Em Portugal, o Plano Estratégico Nacional do Turismo prevê um crescimento de 10% até 2015 nas viagens para o país motivadas pela Gastronomia e Vinhos, sobretudo no Norte, Alentejo e Centro. A região alentejana é, por sua vez, um dos territórios turísticos onde o crescimento é mais visível nos últimos anos. Em 2009 foi um ano recorde e os dados relativamente ao primeiro semestre de 2010, com proveitos totais na ordem dos 5,3 milhões de euros, apontam para que receitas, dormidas e total de turistas não pare de crescer.

Regresso às origens mas com estilo. "As pessoas estão fartas de coisas já feitas, querem lidar directamente com o processo", diz uma das responsáveis pela comunicação do Vineyards, enquanto a colega recolhe as luvas e as tesouras dos que acabam de vindimar a sua fila. "No fundo, é um regresso à experiência directa." O conceito foi exportado de países como a África do Sul ou os Estados Unidos da América - onde os vales da soalheira Califórnia ocupam lugares cimeiros no top do enoturismo mundial.

A experiência oferecida parece encaixar directamente no perfil do enoturista traçado por um estudo do Instituto dos Vinhos do Douro e Porto em 2007. Situados na faixa etária dos 50/60 anos, os enoturistas são maioritariamente motivados pela "vontade de aprender", possuem um "poder de compra superior à média [mais de 210 euros por dia]","exigem conforto e procuram o ''topo de gama''". No L''AND Vineyards deverão encontrá-lo.

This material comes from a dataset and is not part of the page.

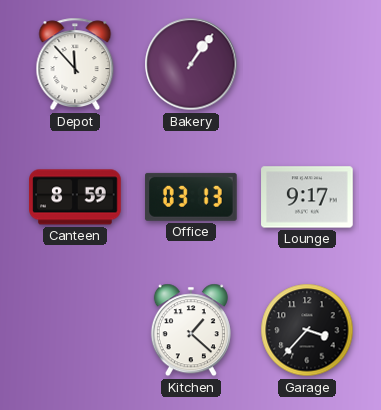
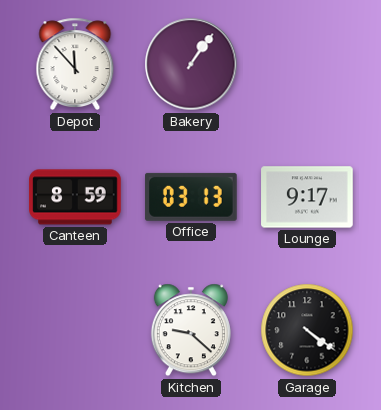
Kitchen: 1:22 -> 9:22
Garage: 3:37 -> 4:21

As mordomias incluem uma entrada directa no Wine Club, o que significa o acesso a cursos de enologia, concursos de vinho, provas e outros eventos. Todos podem utilizar a adega, com cubas próprias, e podem ter garrafeira no restaurante do resort para servir o seu vinho personalizado. A parceria com o grupo Lágrimas dá-lhes ainda acesso a todo o universo hoteleiro do grupo em condições preferenciais.

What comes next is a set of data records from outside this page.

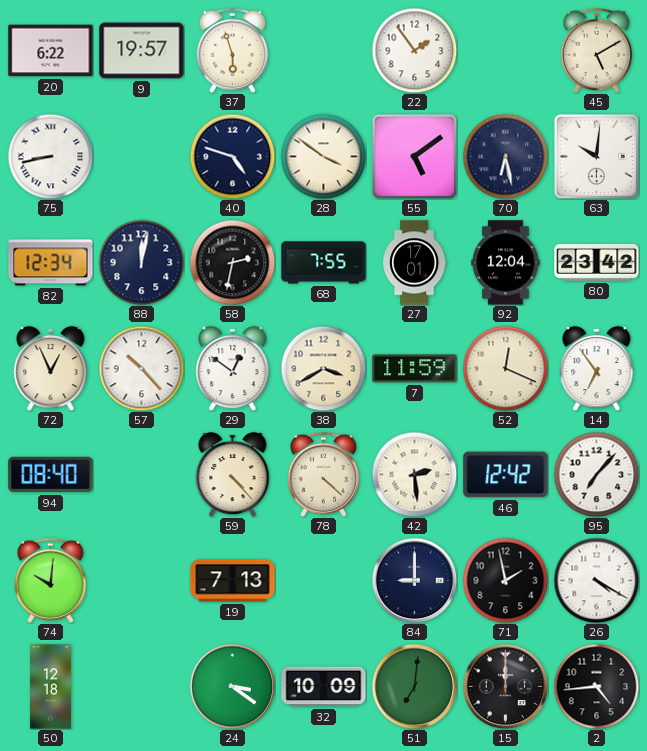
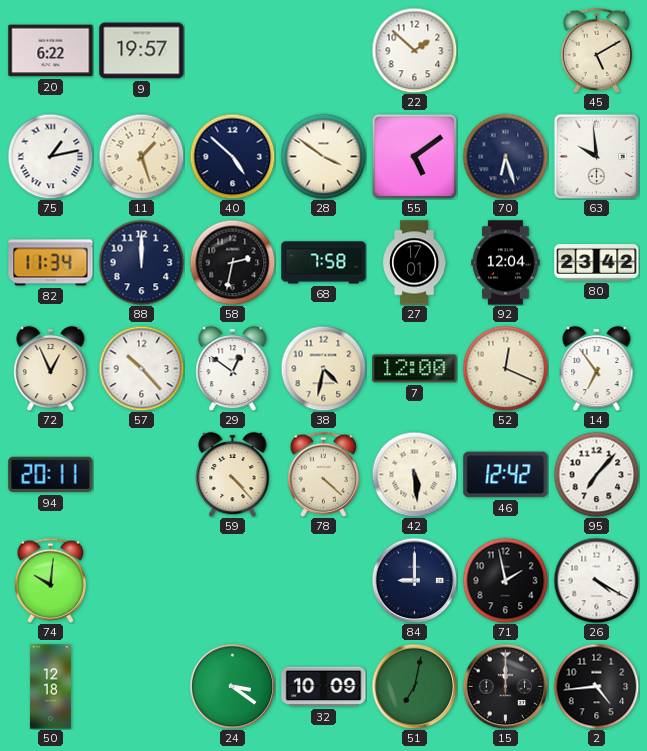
37: 5:57 -> none
22: 1:54 -> 1:52
75: 8:43 -> 1:13
11: none -> 1:27
40: 4:48 -> 4:52
70: 6:28 -> 6:27
63: 10:01 -> 9:59
82: 12:34 -> 11:34
88: 12:02 -> 12:00
68: 7:55 -> 7:58
38: 3:40 -> 4:32
7: 11:59 -> 12:00
94: 08:40 -> 20:11
42: 2:29 -> 5:29
19: 7:13 -> none
51: 7:01 -> 7:02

O empreendimento conta ainda com o carimbo de eco-resort, exigências de um público com a consciência ecológica desperta. Para isso contribuem os planos de cultura totalmente orgânica e a aposta na eficiência energética que recorre à energia solar para climatização, aquecimento de água e microgeração de energia.

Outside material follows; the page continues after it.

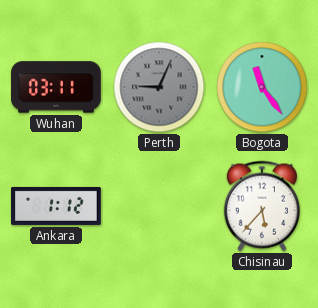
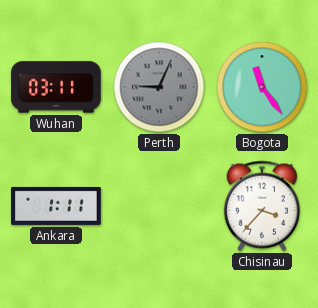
Ankara: 1:12 -> 1:11
Chisinau: 5:37 -> 3:37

A paisagem é assinada por cinco arquitectos, cada um deles responsável por núcleos de villas cujas linhas pretendem reinterpretar as casas-pátio mediterrânicas de tradição romana e árabe. A CB Richard Ellis está encarregue da comercialização das propriedades. A estratégia aponta para o mercado internacional, mas até agora foram os portugueses quem mostrou maior interesse. Das 145 moradias projectadas (cuja edificação só começa pós-compra), 40% já foram vendidas, e cerca de 90% dos compradores pertencem ao mercado nacional. Quem tiver a chave na mão na altura da inauguração do resort, em Janeiro, pode já fazer parte das próximas vindimas. Quanto à garrafa com o seu nome em cima da mesa, isso só a partir de 2012. Palavra de enólogo.